Seattle Spotlight: February 2008

The Mame Event

Dee Hoty in Mame
(© Chris Bennion)
Dee Hoty in Mame
(© Chris Bennion)

The highly anticipated local production of Mame (February 9-March 2) graces the stage at The 5th Avenue Theatre, starring Dee Hoty (recently seen here in Lone Star Love) and Richard White. Music lovers can also check out the Tony-award-winning Gershwin musical, My One & Only, at Tacoma Musical Playhouse (February 22-March 16).

Romantic choices for Valentine lovers are Relentless Heartache – Love Plays of 14/48, a collection of ten years of short plays for one night only (February 14) at the Capitol Hill Arts Center, Persuasion by Jane Austen (February 7-March 2) at Book-It Repertory and another Austen classic, Sense and Sensibility at Attic Theatre (February 15-24). And on a tragic note, Romeo & Juliet love and die at Balagan (February 28-March 22).

Classic repertoire is available as Seattle Repertory Theatre heals The Imaginary Invalid by Molière (February 21-March 22), or you can spend An Evening With Mark Twain at Centerstage Theatre for two performances only February 16 at 2:30pm and 7:30pm. Critically acclaimed New York actor Michael Mauldin brings this theatrical tour-de-force to the stage.

For quirkier fare, Annex Theatre presents Keep the Light On (February 8-March 8), a world premiere set in a post apocalyptic world in which people-power is the only way to light the theater. Reefer Madness, The Musical (Live Girls! Theater, February 22-March 22) is the Seattle premiere of the highly stylized and satirical political commentary. Seattle director/designer Jennifer Zeyl directs the world premiere of Joanna Horowitz’s one-woman country musical 100 Heartbreaks (February 15-March 1) at Capitol Hill Arts Center, combining storytelling with live country music inspired by the likes of Loretta Lynn, Hank Williams, and Johnny Cash. The quirkiest description of all is for Performance Memoirs at the Hotel Max (February 28-March 8), in which 10 people join three actresses in an intimate, interactive performance experience in a hotel room, where they are encouraged to snoop in dresser drawers or lounge on the bed.

Politically relevant shows include The God of Hell by Sam Shepard at The New Space Theatre (February 1-23), which the playwright wrote to influence the outcome of the 2004 Presidential election. Outsider’s Inn Collective presents a night of provocative plays: Dan Aibel’s The Third Rule and Motel by Jean-Claude Van Itallie, plus a late show of Shepard’s Cowboy Mouth. Eric Bogosian’s subUrbia (February 15-March 8) moves into Eclectic Theater Company, featuring all-new material from the 2005 Broadway revival, never before seen in Seattle.

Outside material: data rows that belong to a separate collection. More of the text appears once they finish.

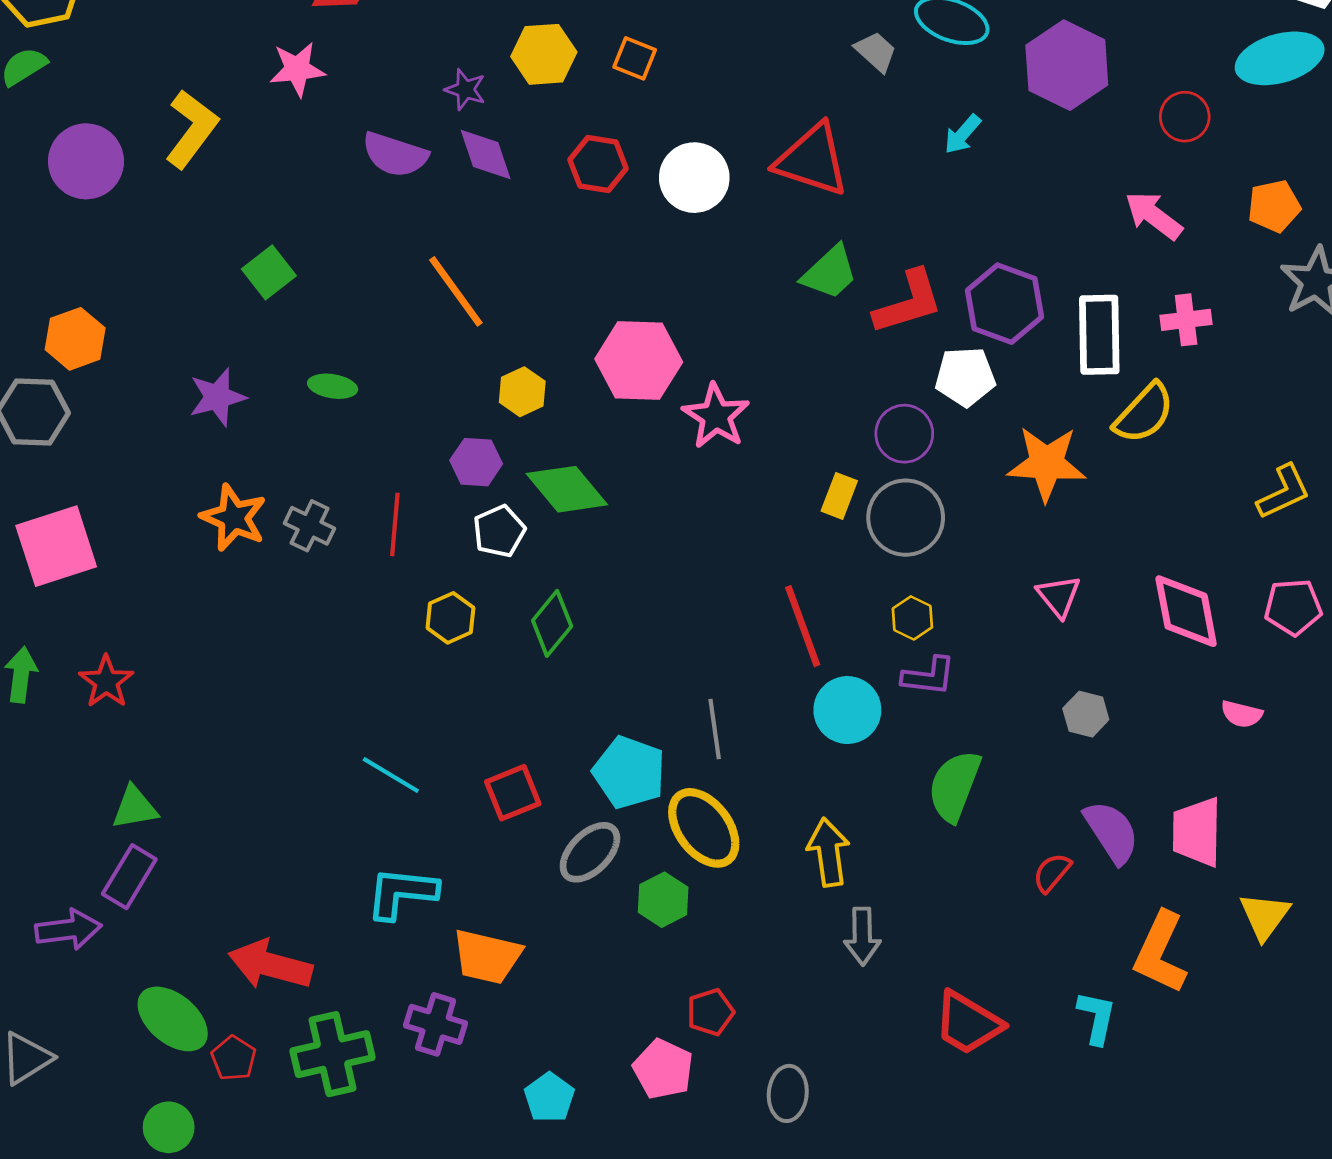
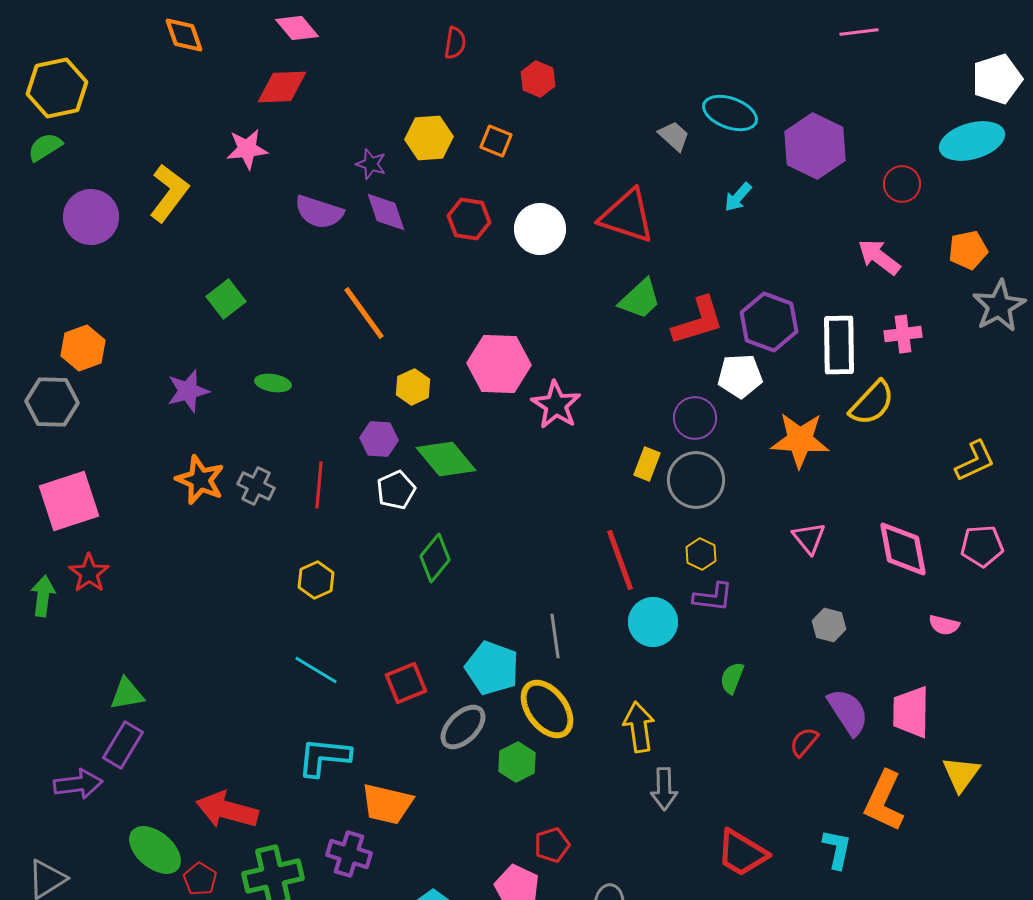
yellow hexagon: (450, 618) -> (316, 580), moved
red star: (106, 682) -> (89, 573), moved
green semicircle: (954, 786) -> (732, 678), size x0.6

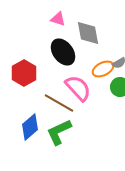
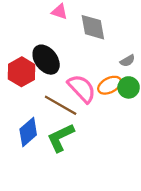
black ellipse: (63, 52) -> (46, 60), moved
orange ellipse: (103, 69) -> (110, 85), moved

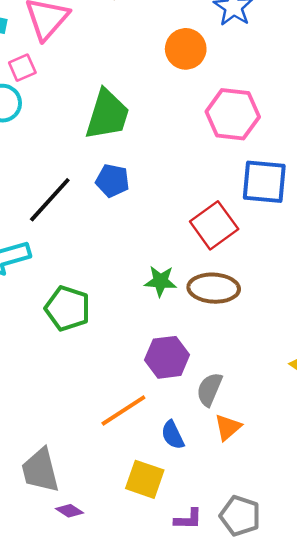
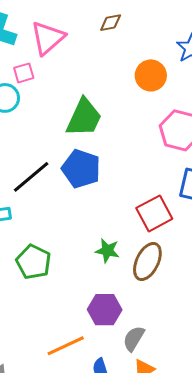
blue pentagon: (112, 181) -> (81, 169), size x1.5
brown ellipse: (214, 288) -> (147, 261), turned -75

Born Yesterday (SecondStory Repertory, February 8-March 1) may have been written in the 1940s, but it still has lots to say about romance and dirty politics.

Family relationships and self-image are explored in BFE, by award-winning Korean American playwright Julia Cho (February 22-March 16) at SiS Productions’ new home at Richard Hugo House. Edward Albee’s depictions of relationships are always interesting as Stone Soup Theatre presents All About Albee: Finding the Sun & The Zoo Story (February 13-March 9) as an homage to Albee’s 80th birthday. Matt (Damon) and Ben (Affleck’s) friendship is fictionally explored in Matt and Ben (Balagan Theatre, February 1-16) by Two Hours’ Traffic as they stumble toward writing their movie, Good Will Hunting. Also, Open Circle Theater explores our relationship to robots in RUR (Rossum’s Universal Robots), February 22-March 22.

The Sweetest Swing in Baseball by Rebecca Gilman is up at ArtsWest (in association with Seattle Public Theater, February 20-March 15) about a successful artist in crisis who gets admitted to a psychiatric hospital and takes on the identity of Darryl Strawberry. Mr. Marmalade appears at WET (February 22-March 17), a darkly comic regional premiere by Noah Haidle about a four-year-old girl with an imaginary friend who doesn’t have much time for her.

Children learn valuable lessons about teasing and fitting in with The Hundred Dresses (February 22-April 12) at Seattle Children’s Theatre. Wanda Petronski, new to this country, wears the same dress every day and suddenly exclaims, “I have a hundred dresses at home,” which starts the teasing “game.”